Tipler is a town in Florence County, Wisconsin, United States. The population was 160 at the 2020 census. The unincorporated community of Tipler is located in the town.

==Geography==
According to the United States Census Bureau, the town has a total area of 43.1 square miles (111.7 km^{2}), of which 42.8 square miles (110.9 km^{2}) is land and 0.3 square mile (0.8 km^{2}) (0.67%) is water.

==Demographics==

As of the census of 2000, there were 205 people, 88 households, and 55 families residing in the town. The population density was 4.8 PD/sqmi. There were 300 housing units at an average density of 7.0 /sqmi. The racial makeup of the town was 95.61% White, 1.95% Native American, 2.44% from other races. Hispanic or Latino of any race were 2.44% of the population.
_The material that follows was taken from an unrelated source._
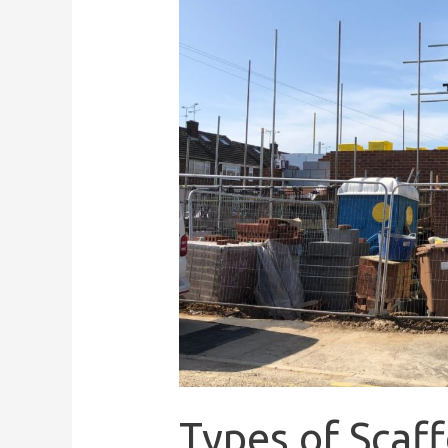
Types of Scaf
There were 88 households, out of which 21.6% had children under the age of 18 living with them, 55.7% were married couples living together, 3.4% had a female householder with no husband present, and 37.5% were non-families. 35.2% of all households were made up of individuals, and 14.8% had someone living alone who was 65 years of age or older. The average household size was 2.27 and the average family size was 2.85.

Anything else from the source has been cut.